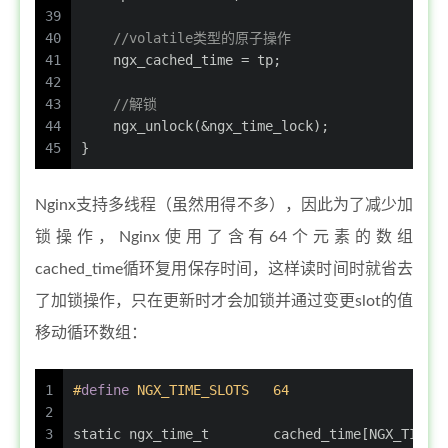
39
40
//volatile类型的原子操作
41
    ngx_cached_time = tp;
42
43
//解锁
44
    ngx_unlock(&ngx_time_lock);
45
}
Nginx支持多线程（虽然用得不多），因此为了减少加
锁操作，Nginx使用了含有64个元素的数组
cached_time循环复用保存时间，这样读时间时就省去
了加锁操作，只在更新时才会加锁并通过变更slot的值
移动循环数组：
1
#
define
 NGX_TIME_SLOTS   64
2
3
static
ngx_time_t
        cached_time[NGX_TIME_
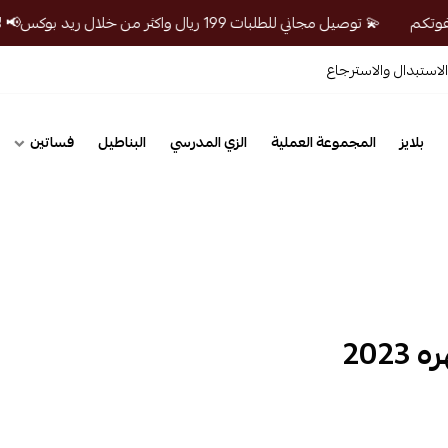
💫 توصيل مجاني للطلبات 199 ريال واكثر من خلال ريد بوكس📢 لايفوتكم
لاستبدال والاسترجاع
بلايز
المجموعة العملية
الزي المدرسي
البناطيل
فساتين
202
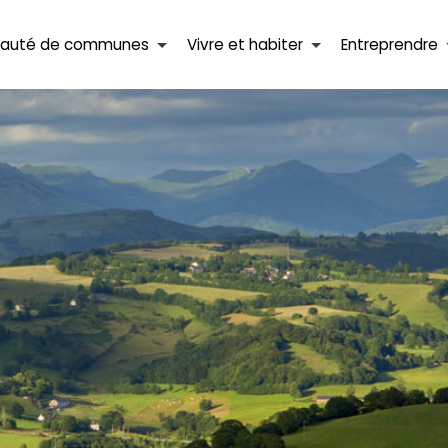
auté de communes
Vivre et habiter
Entreprendre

Task to complete: Word for word, give again the lines from the line with "ngx_unlock(&ngx_time_lock);" through the end of the records above, with both ends included and the pictures left out.

Reply:
    ngx_unlock(&ngx_time_lock);
45
}
Nginx支持多线程（虽然用得不多），因此为了减少加
锁操作，Nginx使用了含有64个元素的数组
cached_time循环复用保存时间，这样读时间时就省去
了加锁操作，只在更新时才会加锁并通过变更slot的值
移动循环数组：
1
#
define
 NGX_TIME_SLOTS   64
2
3
static
ngx_time_t
        cached_time[NGX_TIME_
💫 توصيل مجاني للطلبات 199 ريال واكثر من خلال ريد بوكس📢 لايفوتكم
لاستبدال والاسترجاع
بلايز
المجموعة العملية
الزي المدرسي
البناطيل
فساتين
202
auté de communes
Vivre et habiter
Entreprendre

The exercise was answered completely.